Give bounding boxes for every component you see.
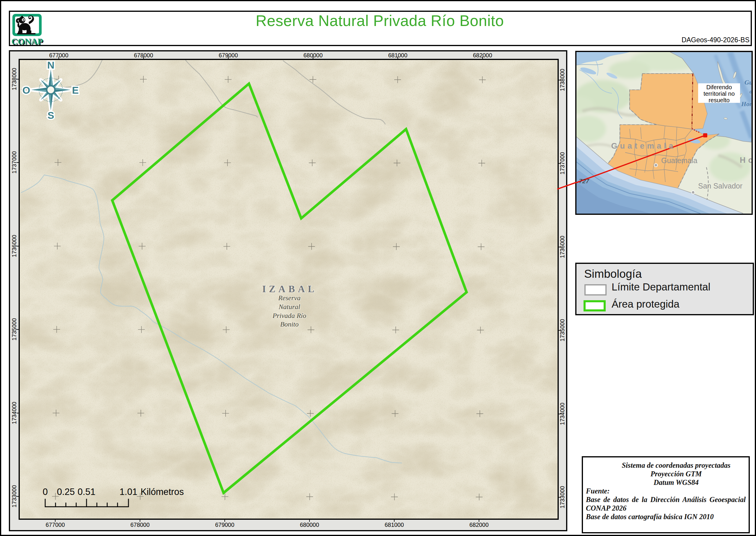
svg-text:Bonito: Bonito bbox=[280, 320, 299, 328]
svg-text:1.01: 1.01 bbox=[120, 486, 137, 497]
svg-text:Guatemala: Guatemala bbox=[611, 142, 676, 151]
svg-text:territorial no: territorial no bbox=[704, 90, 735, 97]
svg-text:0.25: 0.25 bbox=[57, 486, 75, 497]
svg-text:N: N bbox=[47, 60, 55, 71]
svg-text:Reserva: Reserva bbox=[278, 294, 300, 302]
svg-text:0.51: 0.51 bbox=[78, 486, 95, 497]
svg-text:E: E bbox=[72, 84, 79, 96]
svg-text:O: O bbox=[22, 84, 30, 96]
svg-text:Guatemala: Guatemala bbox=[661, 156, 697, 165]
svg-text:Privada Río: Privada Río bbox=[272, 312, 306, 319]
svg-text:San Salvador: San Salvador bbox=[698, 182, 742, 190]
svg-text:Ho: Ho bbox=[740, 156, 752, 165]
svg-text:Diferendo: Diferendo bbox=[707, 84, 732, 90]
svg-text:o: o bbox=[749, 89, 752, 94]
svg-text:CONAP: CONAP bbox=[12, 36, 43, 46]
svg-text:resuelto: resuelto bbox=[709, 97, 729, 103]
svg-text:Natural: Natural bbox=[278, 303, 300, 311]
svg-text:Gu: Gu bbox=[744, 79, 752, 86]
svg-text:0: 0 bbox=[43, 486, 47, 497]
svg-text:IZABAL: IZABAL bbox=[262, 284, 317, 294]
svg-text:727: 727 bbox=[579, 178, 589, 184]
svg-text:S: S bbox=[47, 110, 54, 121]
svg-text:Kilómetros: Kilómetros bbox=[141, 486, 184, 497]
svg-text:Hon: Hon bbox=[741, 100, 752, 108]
* * *
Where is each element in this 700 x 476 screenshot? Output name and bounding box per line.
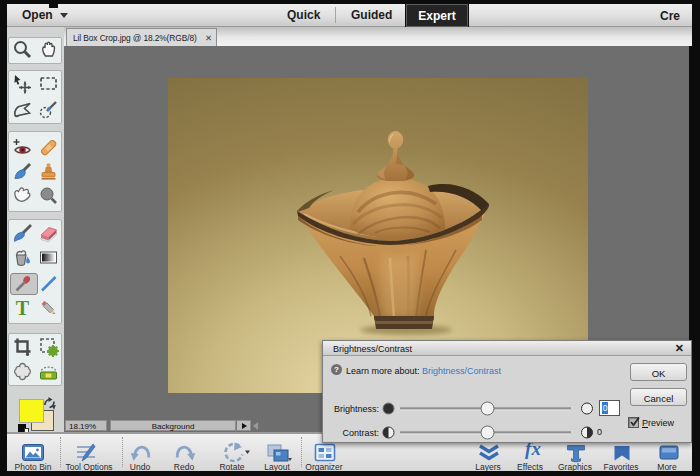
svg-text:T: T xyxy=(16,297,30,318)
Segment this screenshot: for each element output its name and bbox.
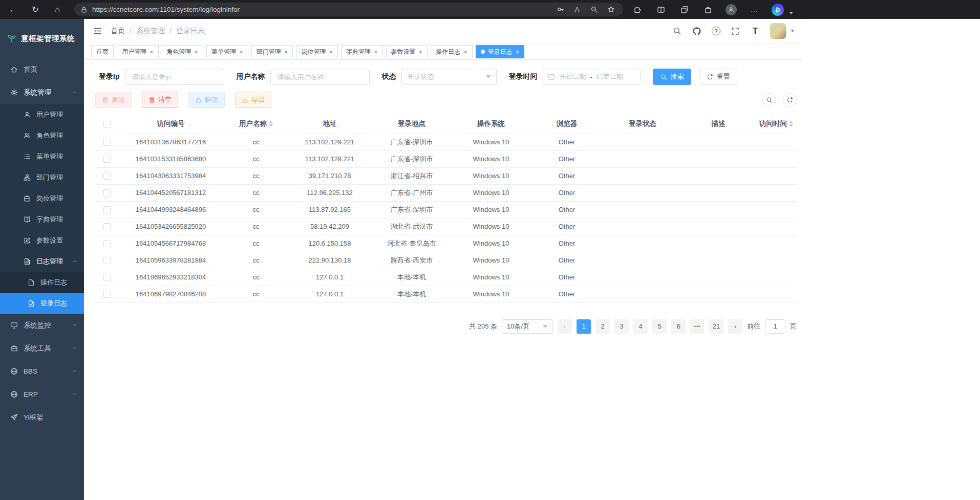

= Required action =
Within the listing above, the lines starting at the one containing "Where is each" and ending at the one containing "Segment this screenshot: for" are to be returned exactly. Omit the pictures.

= Output for this task =
Where is each element in this 700 x 476 screenshot? Output name and bounding box per line.
svg-text:T: T xyxy=(16,297,30,318)
Segment this screenshot: for each element output its name and bbox.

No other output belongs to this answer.